* ASSIGNED TASK
Take the data that follows and return it exactly.
── INPUT DATA
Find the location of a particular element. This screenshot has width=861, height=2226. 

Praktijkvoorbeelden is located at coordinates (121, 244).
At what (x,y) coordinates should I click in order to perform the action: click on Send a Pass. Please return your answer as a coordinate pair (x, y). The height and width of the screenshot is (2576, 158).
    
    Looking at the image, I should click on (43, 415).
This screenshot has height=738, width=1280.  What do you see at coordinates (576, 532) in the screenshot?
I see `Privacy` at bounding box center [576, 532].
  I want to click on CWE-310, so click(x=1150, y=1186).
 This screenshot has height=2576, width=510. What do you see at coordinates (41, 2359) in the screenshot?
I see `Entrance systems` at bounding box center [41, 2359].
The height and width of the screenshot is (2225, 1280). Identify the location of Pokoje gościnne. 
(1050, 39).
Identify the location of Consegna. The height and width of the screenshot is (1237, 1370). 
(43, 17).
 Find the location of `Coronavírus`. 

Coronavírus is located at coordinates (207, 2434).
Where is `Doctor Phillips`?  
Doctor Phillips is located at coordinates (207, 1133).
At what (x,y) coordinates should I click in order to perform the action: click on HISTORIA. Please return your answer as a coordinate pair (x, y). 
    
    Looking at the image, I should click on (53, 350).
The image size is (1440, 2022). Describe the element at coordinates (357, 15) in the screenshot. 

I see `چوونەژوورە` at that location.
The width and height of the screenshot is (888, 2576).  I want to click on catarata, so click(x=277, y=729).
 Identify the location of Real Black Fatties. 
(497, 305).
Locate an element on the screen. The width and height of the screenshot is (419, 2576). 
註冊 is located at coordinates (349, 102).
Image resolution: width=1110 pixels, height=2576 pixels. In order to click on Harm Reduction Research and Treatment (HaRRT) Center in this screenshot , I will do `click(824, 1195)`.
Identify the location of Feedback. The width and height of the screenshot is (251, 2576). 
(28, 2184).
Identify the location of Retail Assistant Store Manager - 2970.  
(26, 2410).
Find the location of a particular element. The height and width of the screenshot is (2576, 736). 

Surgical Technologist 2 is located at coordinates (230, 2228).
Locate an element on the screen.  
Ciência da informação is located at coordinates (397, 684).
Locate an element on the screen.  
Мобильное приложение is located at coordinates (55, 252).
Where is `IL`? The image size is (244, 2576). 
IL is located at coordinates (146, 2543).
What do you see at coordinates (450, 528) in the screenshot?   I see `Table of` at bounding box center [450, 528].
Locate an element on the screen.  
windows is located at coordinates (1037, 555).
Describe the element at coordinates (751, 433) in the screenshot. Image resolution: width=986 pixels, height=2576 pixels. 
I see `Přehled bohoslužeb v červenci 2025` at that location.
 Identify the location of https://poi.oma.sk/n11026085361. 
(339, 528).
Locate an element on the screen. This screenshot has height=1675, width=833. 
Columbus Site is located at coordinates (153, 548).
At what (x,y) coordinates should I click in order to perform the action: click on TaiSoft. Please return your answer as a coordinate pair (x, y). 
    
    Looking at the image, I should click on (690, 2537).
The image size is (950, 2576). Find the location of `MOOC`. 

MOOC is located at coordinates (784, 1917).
────
* EXERCISE SOLUTION
Find the location of a particular element. This screenshot has width=861, height=2226. 

Praktijkvoorbeelden is located at coordinates (121, 244).
At what (x,y) coordinates should I click in order to perform the action: click on Send a Pass. Please return your answer as a coordinate pair (x, y). The height and width of the screenshot is (2576, 158).
    
    Looking at the image, I should click on (43, 415).
This screenshot has height=738, width=1280.  What do you see at coordinates (576, 532) in the screenshot?
I see `Privacy` at bounding box center [576, 532].
  I want to click on CWE-310, so click(x=1150, y=1186).
 This screenshot has height=2576, width=510. What do you see at coordinates (41, 2359) in the screenshot?
I see `Entrance systems` at bounding box center [41, 2359].
The height and width of the screenshot is (2225, 1280). Identify the location of Pokoje gościnne. 
(1050, 39).
Identify the location of Consegna. The height and width of the screenshot is (1237, 1370). 
(43, 17).
 Find the location of `Coronavírus`. 

Coronavírus is located at coordinates (207, 2434).
Where is `Doctor Phillips`?  
Doctor Phillips is located at coordinates (207, 1133).
At what (x,y) coordinates should I click in order to perform the action: click on HISTORIA. Please return your answer as a coordinate pair (x, y). 
    
    Looking at the image, I should click on (53, 350).
The image size is (1440, 2022). Describe the element at coordinates (357, 15) in the screenshot. 

I see `چوونەژوورە` at that location.
The width and height of the screenshot is (888, 2576).  I want to click on catarata, so click(x=277, y=729).
 Identify the location of Real Black Fatties. 
(497, 305).
Locate an element on the screen. The width and height of the screenshot is (419, 2576). 
註冊 is located at coordinates (349, 102).
Image resolution: width=1110 pixels, height=2576 pixels. In order to click on Harm Reduction Research and Treatment (HaRRT) Center in this screenshot , I will do `click(824, 1195)`.
Identify the location of Feedback. The width and height of the screenshot is (251, 2576). 
(28, 2184).
Identify the location of Retail Assistant Store Manager - 2970.  
(26, 2410).
Find the location of a particular element. The height and width of the screenshot is (2576, 736). 

Surgical Technologist 2 is located at coordinates (230, 2228).
Locate an element on the screen.  
Ciência da informação is located at coordinates (397, 684).
Locate an element on the screen.  
Мобильное приложение is located at coordinates (55, 252).
Where is `IL`? The image size is (244, 2576). 
IL is located at coordinates (146, 2543).
What do you see at coordinates (450, 528) in the screenshot?   I see `Table of` at bounding box center [450, 528].
Locate an element on the screen.  
windows is located at coordinates (1037, 555).
Describe the element at coordinates (751, 433) in the screenshot. Image resolution: width=986 pixels, height=2576 pixels. 
I see `Přehled bohoslužeb v červenci 2025` at that location.
 Identify the location of https://poi.oma.sk/n11026085361. 
(339, 528).
Locate an element on the screen. This screenshot has height=1675, width=833. 
Columbus Site is located at coordinates (153, 548).
At what (x,y) coordinates should I click in order to perform the action: click on TaiSoft. Please return your answer as a coordinate pair (x, y). 
    
    Looking at the image, I should click on (690, 2537).
The image size is (950, 2576). Find the location of `MOOC`. 

MOOC is located at coordinates (784, 1917).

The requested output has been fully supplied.